Lum was interested in bias in the crime data — not political or racial bias, just the ordinary statistical kind. While this bias knows no color or socioeconomic class, Lum and her HRDAG colleague William Isaac demonstrate that it can lead to policing that unfairly targets minorities and those living in poorer neighborhoods.

By applying the algorithm to 2010 data on drug crime reports for Oakland, the researchers generated a predicted rate of drug crime on a map of the city for every day of 2011. The researchers then compared the data used by the algorithm — drug use documented by the police — with a record of overall drug use, whether recorded or not. This ground-truthing came from taking public health data from the 2011 National Survey on Drug Use and Health and demographic data from the city of Oakland to derive an estimate of drug use for all city residents.

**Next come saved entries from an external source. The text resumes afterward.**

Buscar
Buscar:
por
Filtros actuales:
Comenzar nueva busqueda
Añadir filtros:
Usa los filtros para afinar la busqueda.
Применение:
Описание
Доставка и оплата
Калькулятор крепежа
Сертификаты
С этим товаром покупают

Story continues below maps

Wheredunit

Drug use in Oakland is probably fairly widespread (left) based on estimates derived in part from the 2011 National Survey on Drug Use and Health. But police records of drug reports and crimes are concentrated in areas that are largely nonwhite and low-income (right).

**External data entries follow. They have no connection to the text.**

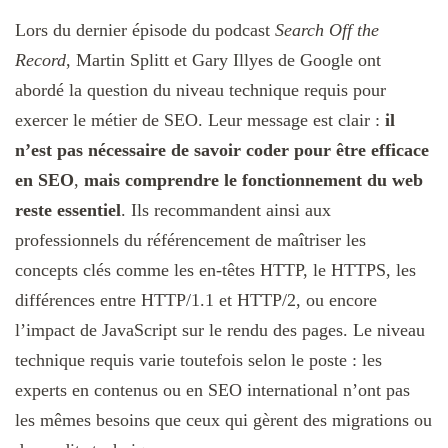
Lors du dernier épisode du podcast
Search Off the
Record
, Martin Splitt et Gary Illyes de Google ont
abordé la question du niveau technique requis pour
exercer le métier de SEO. Leur message est clair :
il
n’est pas nécessaire de savoir coder pour être efficace
en SEO
,
mais comprendre le fonctionnement du web
reste essentiel
. Ils recommandent ainsi aux
professionnels du référencement de maîtriser les
concepts clés comme les en-têtes HTTP, le HTTPS, les
différences entre HTTP/1.1 et HTTP/2, ou encore
l’impact de JavaScript sur le rendu des pages. Le niveau
technique requis varie toutefois selon le poste : les
experts en contenus ou en SEO international n’ont pas
les mêmes besoins que ceux qui gèrent des migrations ou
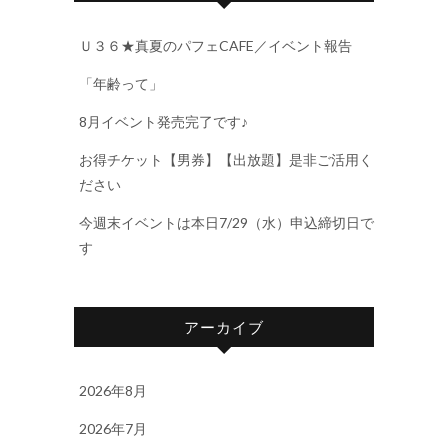
Ｕ３６★真夏のパフェCAFE／イベント報告
「年齢って」
8月イベント発売完了です♪
お得チケット【男券】【出放題】是非ご活用く
ださい
今週末イベントは本日7/29（水）申込締切日で
す
アーカイブ
2026年8月
2026年7月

graphs of drug use and crime reports in Oakland — K. Lum/HRDAG

In this public health-based map, drug use is widely distributed across the city. In the predicted drug crime map, it is not. Instead, drug use deemed worthy of police attention is concentrated in neighborhoods in West Oakland and along International Boulevard, two predominately low-income and nonwhite areas.

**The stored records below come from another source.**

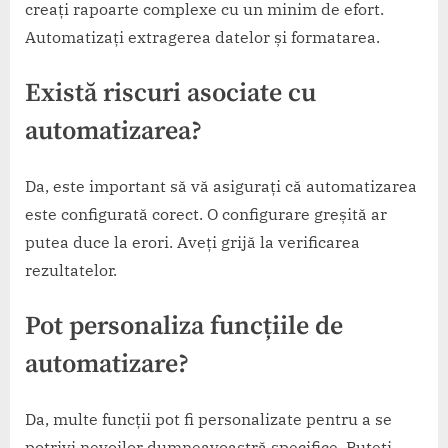
creați rapoarte complexe cu un minim de efort.
Automatizați extragerea datelor și formatarea.
Există riscuri asociate cu
automatizarea?
Da, este important să vă asigurați că automatizarea
este configurată corect. O configurare greșită ar
putea duce la erori. Aveți grijă la verificarea
rezultatelor.
Pot personaliza funcțiile de
automatizare?
Da, multe funcții pot fi personalizate pentru a se
potrivi nevoilor dumneavoastră specifice. Puteți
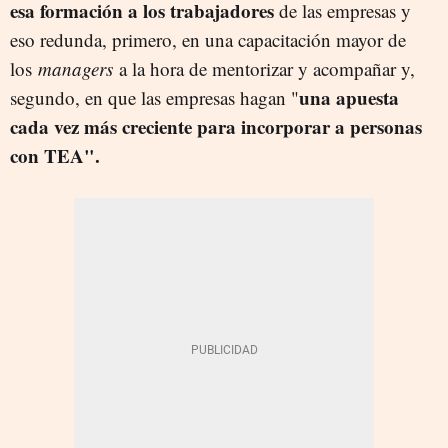
esa formación a los trabajadores
de las empresas y
eso redunda, primero, en una capacitación mayor de
los
managers
a la hora de mentorizar y acompañar y,
una apuesta
segundo, en que las empresas hagan "
cada vez más creciente para incorporar a personas
con TEA".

Predictive policing approaches are often touted as eliminating concerns about police profiling. But rather than correcting bias, the predictive model exacerbated it, Lum said during a panel on data and crime at the American Association for the Advancement of Science annual meeting in Boston in February. While estimates of drug use are pretty even across race, the algorithm would direct Oakland police to locations that would target black people at roughly twice the rate of whites. A similar disparity emerges when analyzing by income group: Poorer neighborhoods get targeted.

Shifting target

While drug use estimated from public health data is roughly equivalent across racial classifications (top), police using a predictive policing algorithm in Oakland, Calif., would target black people at roughly twice the rate of whites (bottom).

And a troubling feedback loop emerges when police are sent to targeted locations. If police find slightly more crime in an area because that’s where they’re concentrating patrols, these crimes become part of the dataset that directs where further patrolling should occur. Bias becomes amplified, hot spots hotter.

There’s nothing wrong with PredPol’s algorithm, Lum notes. Machine learning algorithms learn patterns and structure in data. “The algorithm did exactly what we asked; it learned patterns in the data,” she says. The danger is in thinking that predictive policing will tell you about patterns in the occurrence of crime. It’s really telling you about patterns in police records.

Police aren’t tasked with collecting random samples, nor should they be, says Lum. And that’s all the more reason why departments should be transparent and vigilant about how they use their data. In some ways, PredPol-guided policing isn’t so different from old-fashioned pins on a map.

For her part, Lum would prefer that police stick to these timeworn approaches. With pins on a map, the what, why and where of the data are very clear. The black box of an algorithm, on the other hand, lends undue legitimacy to the police targeting certain locations while simultaneously removing accountability. “There’s a move toward thinking machine learning is our savior,” says Lum. “You hear people say, “A computer can’t be racist.’”

The use of predictive policing may be costly, both literally and figuratively. The software programs can run from $20,000 to up to $100,000 per year for larger cities. It’s harder to put numbers on the human cost of over-policing, but the toll is real. Increased police scrutiny can lead to poor mental health outcomes for residents and undermine relationships between police and the communities they serve. Big data doesn’t help when it’s bad data.